• [What you will do] The entries below are to be restated exactly, and their images are to be omitted.

-=-=-=-=-

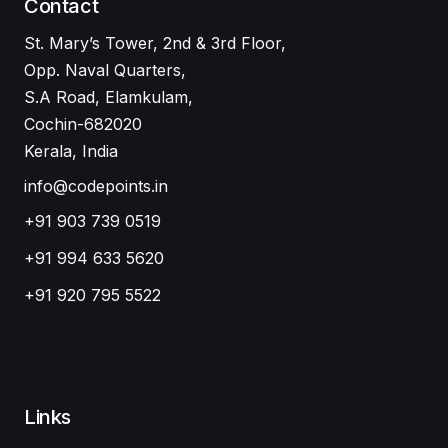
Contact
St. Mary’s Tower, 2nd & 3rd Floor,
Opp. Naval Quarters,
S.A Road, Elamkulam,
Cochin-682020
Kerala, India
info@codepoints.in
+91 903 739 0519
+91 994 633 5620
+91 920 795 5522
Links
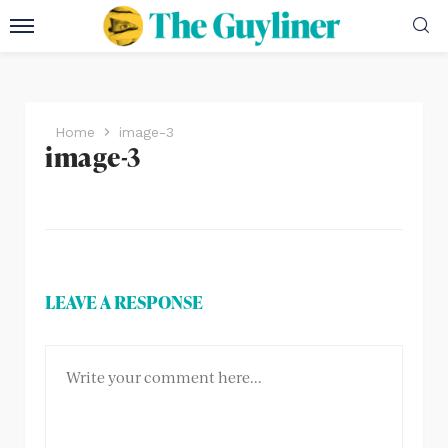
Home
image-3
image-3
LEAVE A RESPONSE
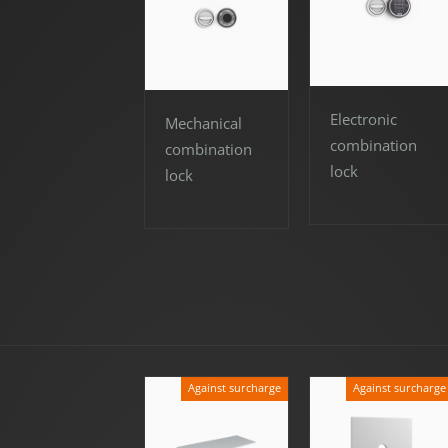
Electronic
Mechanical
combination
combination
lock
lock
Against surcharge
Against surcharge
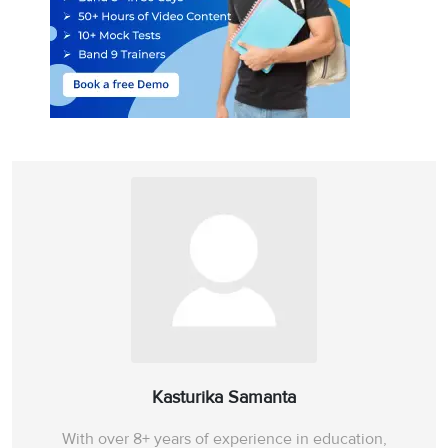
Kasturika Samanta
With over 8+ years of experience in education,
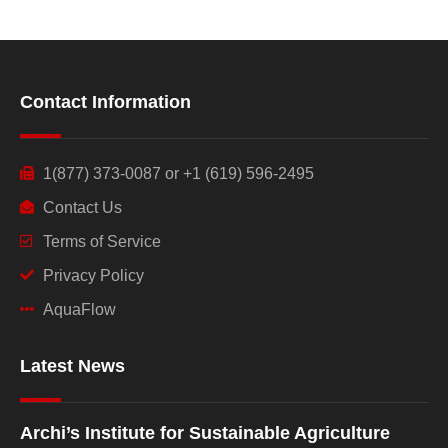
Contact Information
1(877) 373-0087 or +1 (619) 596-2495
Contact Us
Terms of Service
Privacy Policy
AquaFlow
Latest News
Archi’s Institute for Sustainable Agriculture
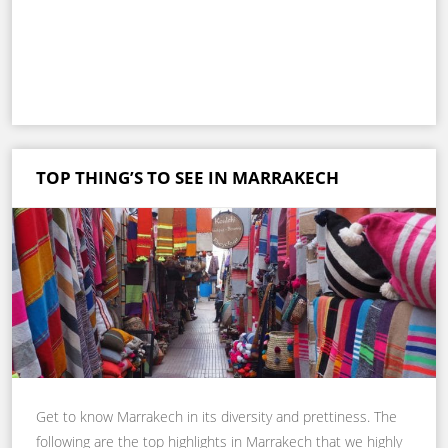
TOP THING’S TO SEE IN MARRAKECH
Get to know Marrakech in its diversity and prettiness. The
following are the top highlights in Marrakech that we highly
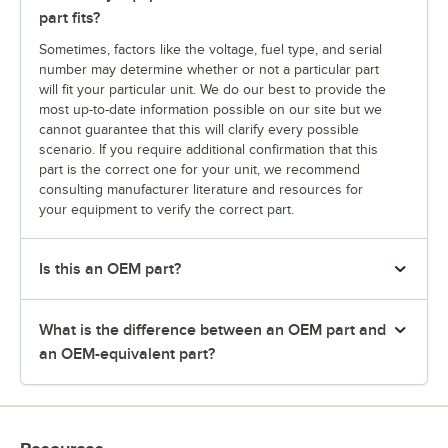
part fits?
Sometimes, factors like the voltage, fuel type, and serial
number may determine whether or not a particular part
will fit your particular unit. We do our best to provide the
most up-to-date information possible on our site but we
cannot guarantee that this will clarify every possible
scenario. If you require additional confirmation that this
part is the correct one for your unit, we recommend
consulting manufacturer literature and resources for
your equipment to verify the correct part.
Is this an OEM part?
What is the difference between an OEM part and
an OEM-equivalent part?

-=-=-=-=-

• [Task answer]
Contact
St. Mary’s Tower, 2nd & 3rd Floor,
Opp. Naval Quarters,
S.A Road, Elamkulam,
Cochin-682020
Kerala, India
info@codepoints.in
+91 903 739 0519
+91 994 633 5620
+91 920 795 5522
Links
Home
image-3
image-3
LEAVE A RESPONSE
Electronic
Mechanical
combination
combination
lock
lock
Against surcharge
Against surcharge
Kasturika Samanta
With over 8+ years of experience in education,
Contact Information
1(877) 373-0087 or +1 (619) 596-2495
Contact Us
Terms of Service
Privacy Policy
AquaFlow
Latest News
Archi’s Institute for Sustainable Agriculture
TOP THING’S TO SEE IN MARRAKECH
Get to know Marrakech in its diversity and prettiness. The
following are the top highlights in Marrakech that we highly
part fits?
Sometimes, factors like the voltage, fuel type, and serial
number may determine whether or not a particular part
will fit your particular unit. We do our best to provide the
most up-to-date information possible on our site but we
cannot guarantee that this will clarify every possible
scenario. If you require additional confirmation that this
part is the correct one for your unit, we recommend
consulting manufacturer literature and resources for
your equipment to verify the correct part.
Is this an OEM part?
What is the difference between an OEM part and
an OEM-equivalent part?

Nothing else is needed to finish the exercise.